May 26, 2010 21:25
I realise I haven't made an update in a long time now. I suppose I have been slowly pulling back from most of the regular online activities I used to do religiously or obsessively. I view that as partially good and partially bad. Livejournal always provided an excellent ground to vent and put down ideas and fears as they occured, rather than what I've been doing lately, and letting them breed and get progressively bigger in my own mind. So, I've decided it might be an idea to attempt to use this again to see if it helps.
So, an update first on where I'm at, I suppose. I did gain admittance to university in Wollongong. Unfortunately, my depression, stress and anxiety issues increased to the point where I've been unable to cope with all but the most basic tasks required. As a result, I cannot see me passing any of the courses this first semester. I recently had an evaluation, and my anxiety symptoms are now severe, and I've often been unable to physically get out of bed for no discernable reason. Realistically, it might be better in the long-term to simply drop out. However, speaking to people and my own determination means that despite the additional costs it's now going to incur, I'm willing to attempt to correct some of the problems by retaking some courses and making some of the other credit points up. While I do enjoy some aspects of university, there are others I do find difficult to cope with. I really have no interest in treating classes as 'perving' sessions or a social event. While there are some lovely people in some of my classes, I'm there to learn. It's sort of a weird experience, coming into that mindset whereas through the last two years I did mess about a bit in class.

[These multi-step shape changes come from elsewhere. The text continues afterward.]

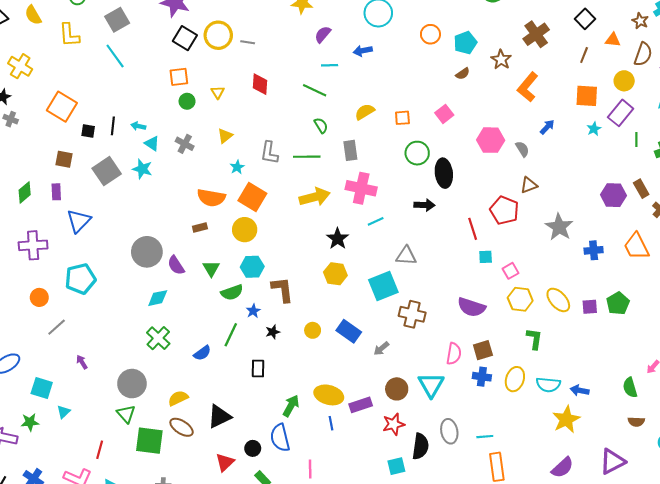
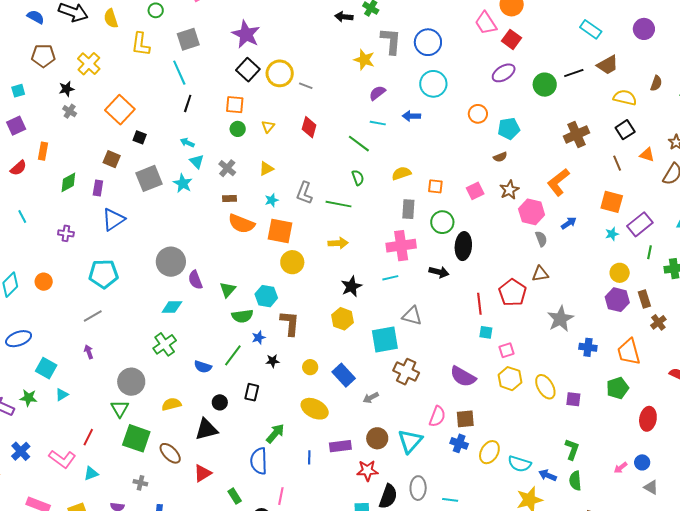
brown line: (584, 55) -> (617, 163), turned -56
brown star: (501, 60) -> (509, 190), moved
yellow circle: (624, 81) -> (620, 273), moved
black line: (113, 126) -> (188, 103), moved
pink hexagon: (491, 140) -> (532, 212), moved
gray rectangle: (350, 150) -> (408, 209), moved
pink cross: (361, 188) -> (401, 246), moved, turned -32
orange square: (252, 197) -> (280, 231), turned -32
yellow arrow: (315, 197) -> (338, 243), size x0.7
brown rectangle: (200, 228) -> (230, 198), moved
yellow circle: (245, 230) -> (292, 262), moved
purple cross: (33, 245) -> (66, 233), size x0.6
orange circle: (39, 297) -> (44, 282), moved
green pentagon: (618, 303) -> (618, 388), moved
gray line: (57, 327) -> (93, 316), moved
green L-shape: (534, 339) -> (572, 449), moved
blue semicircle: (202, 353) -> (203, 367), turned 42
green semicircle: (630, 388) -> (575, 481), moved
yellow ellipse: (329, 395) -> (315, 409), moved
brown ellipse: (182, 427) -> (170, 453), moved
black circle: (253, 448) -> (220, 402), moved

I've also started a new relationship. It's been a long time since I have felt comfortable enough with myself, with my body, with my past to open up to someone properly and try and deal with a more mature relationship. It has its hiccups, obviously, every relationship does. What I wasn't prepared for was what it would do to me emotionally. I've been a bit of a mess lately in that respect, getting upset easily, or teary. Feeling very guilty if I say or do something stupid or annoying. Part of that is anxiety, but I think I'm approaching a stage where I'm emotionally and mentally ready to address some of the problems and events of my childhood. Being with someone who's not easily dominated, physically or mentally is a new experience for me. I know I intentionally choose people who are weak, so I can be the strong one. This time, I often feel like he's the one taking care of me. It's a period of adjustment, and it's also bringing to the surface strong emotions. Sitting down and thinking about it, I suppose some of the problem is that I feel like every man in my life has abandoned me in one way or another, or betrayed me. I think part of me is just waiting for it to happen again, so I'm reacting overly emotionally every time something occurs that makes one of us irritated.
However, it's not entirely bad. He makes me laugh and certainly makes me happy. While the fear and anxiety is still there, I can cope with it for now, and keep a more positive outlook that time will ensure that I sort of let some trust develop.
I've also become involved with the SCA again. Spending some time with certain people a few years ago started to push me in that direction- now that there's a group at university, I did force myself to join, though I did have a mini-panic attack the first few times I approached or did something. I've relaxed a bit and am really enjoying the people and the experiences, and of course, the clothing. I think it's certainly providing me a good grounding in socialising as well as providing the creative and organisational outlet I need so I can keep back from the depressive feelings I get when I'm not occupied. I'm really looking forward to seeing how it develops over the coming year as I get more involved and more organised. I just know that I need to make sure I balance my uni life around my 'SCA life'.
writing all this down, short as it is, does make me feel calmer, just knowing what I'm doing and how I'm feeling. I do need to consider if the choices I'm making at the moment are the best for me, though.